We don't see the world.

Because there's too much data in the world, and I'm not just talking about facts and numbers. I'm talking about every feature of every object in your environment; I'm talking about the temperature of the air and the color of the light and the feel of the floor beneath your feet and the slight ache in your shoulder and the sounds of the computer hum and a distant siren and the computer keys clacking under your fingers. I'm talking about all the possible information you could perceive.

If we paid equal attention to all of that information, we would be paralyzed by the flood, by the sheer scale of the processing needed. If we paid equal attention to all of that information, we wouldn't have time to get out of the way of the charging mammoth, to realize that woman is signaling her interest before some other quicker competitor walks off with her, to deal with the baby's unhappiness before it wakes the whole tribe and alerts nocturnal predators.

We're smarter than that. We use pre-programmed templates to speed up processing; we focus on what matters. We look for change. We look for the 'big picture.'

As the saying goes: It's not a bug, it's a feature.

This is where memory begins, with our selection of data.

But this is only the first step. Dr Loftus asks the question, how does an eyewitness go from picking out "the closest" photo from a photo line-up, to later declaring absolute certainty that the one she picked was her attacker?

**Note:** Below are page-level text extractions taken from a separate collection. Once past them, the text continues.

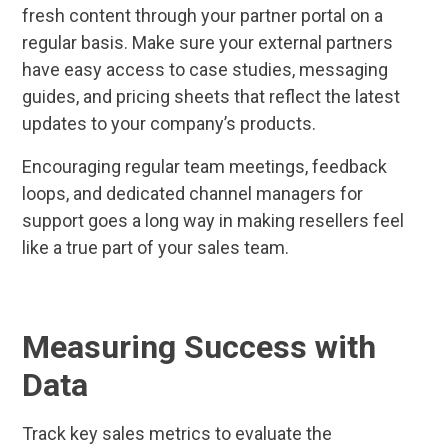
fresh content through your partner portal on a
regular basis. Make sure your external partners
have easy access to case studies, messaging
guides, and pricing sheets that reflect the latest
updates to your company’s products.
Encouraging regular team meetings, feedback
loops, and dedicated channel managers for
support goes a long way in making resellers feel
like a true part of your sales team.
Measuring Success with
Data
Track key sales metrics to evaluate the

We all have stories about ourselves and others that we have told again and again through our lives. We all know stories that family and friends tell, over and over. We all know how they change, how they become 'better' stories -- practice, and audience feedback, knocks the corners off, emphasizing some bits, losing other bits, 'spinning' the tale into something more coherent, more focused, and more entertaining.

'Storifying' goes deeper than this. For here's the liberating and scary magic of memory: We not only create our memories, but every time we remember them, we bring them back into that same mental space, where they become malleable once again. Which means we can (and do) re-work them.

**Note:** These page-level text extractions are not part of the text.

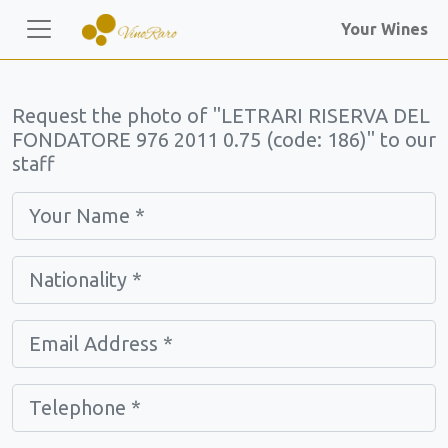
Your Wines
Request the photo of "LETRARI RISERVA DEL
FONDATORE 976 2011 0.75 (code: 186)" to our
staff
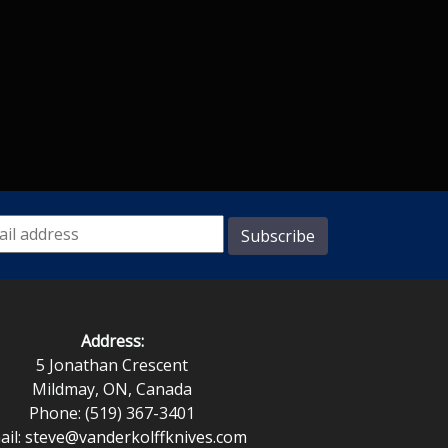
Address:
5 Jonathan Crescent
Mildmay, ON, Canada
Phone: (519) 367-3401
ail:
steve@vanderkolffknives.com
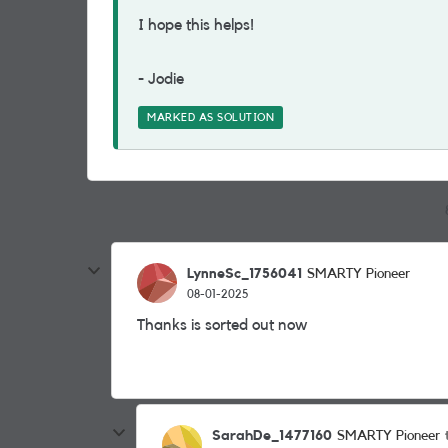
I hope this helps!
- Jodie
MARKED AS SOLUTION
LynneSc_1756041
SMARTY Pioneer
08-01-2025
Thanks is sorted out now
SarahDe_1477160
SMARTY Pioneer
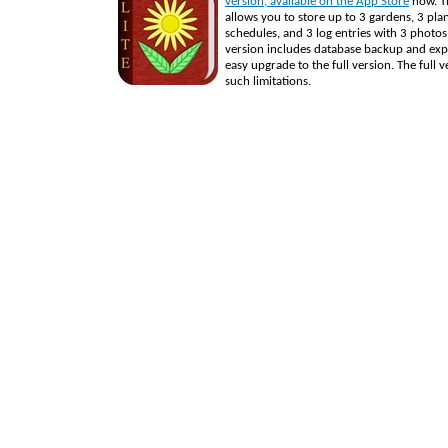
version, available on the App Store
now. Th
allows you to store up to 3 gardens, 3 pla
schedules, and 3 log entries with 3 photos
version includes database backup and exp
easy upgrade to the full version. The full 
such limitations.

Every time we remember a memory, we change it a little.

Many people find this terrifying. If you can't rely on your memories, where does that leave you? Your foundation rock turns out to be sand.

But, again, it's a feature not a bug.

I've seen it in family members, I know just how terrible it is. But Alzheimer's takes away all dignity, takes away the ability to communicate, takes away the ability to function in the world. Why do we focus only on one loss: memory? -- Dr. Fiona McPherson

The malleability of memory is what allows us to continue to learn, enables us to change our minds, change our selves. Makes us human.

Everything has its price.

To acknowledge that memory is fallible, that even our most precious memories don't reflect THE truth of the event, that even without realizing it our memories of events change as we acquire new information and become different people, is to give ourselves and others permission to change.

Alzheimer's disease is the fear of our age. Of course it's a terrible disease; I've seen it in family members, I know just how terrible it is. But Alzheimer's takes away all dignity, takes away the ability to communicate, takes away the ability to function in the world. Why do we focus only on one loss: memory?

Because memory is so precious to us.

Why, in this time of frantic change and personal re-invention, has memory become so precious to us? The question holds the answer.

The fallibility and malleability of memory has been responsible for many tragedies, from unjust executions to family feuds. But let's put the blame squarely where it lies -- not in these vital characteristics of the human mind, but in our excessive (grossly misunderstood) faith in human memory.

We're not machines. We're smarter than that. It's time we understood that.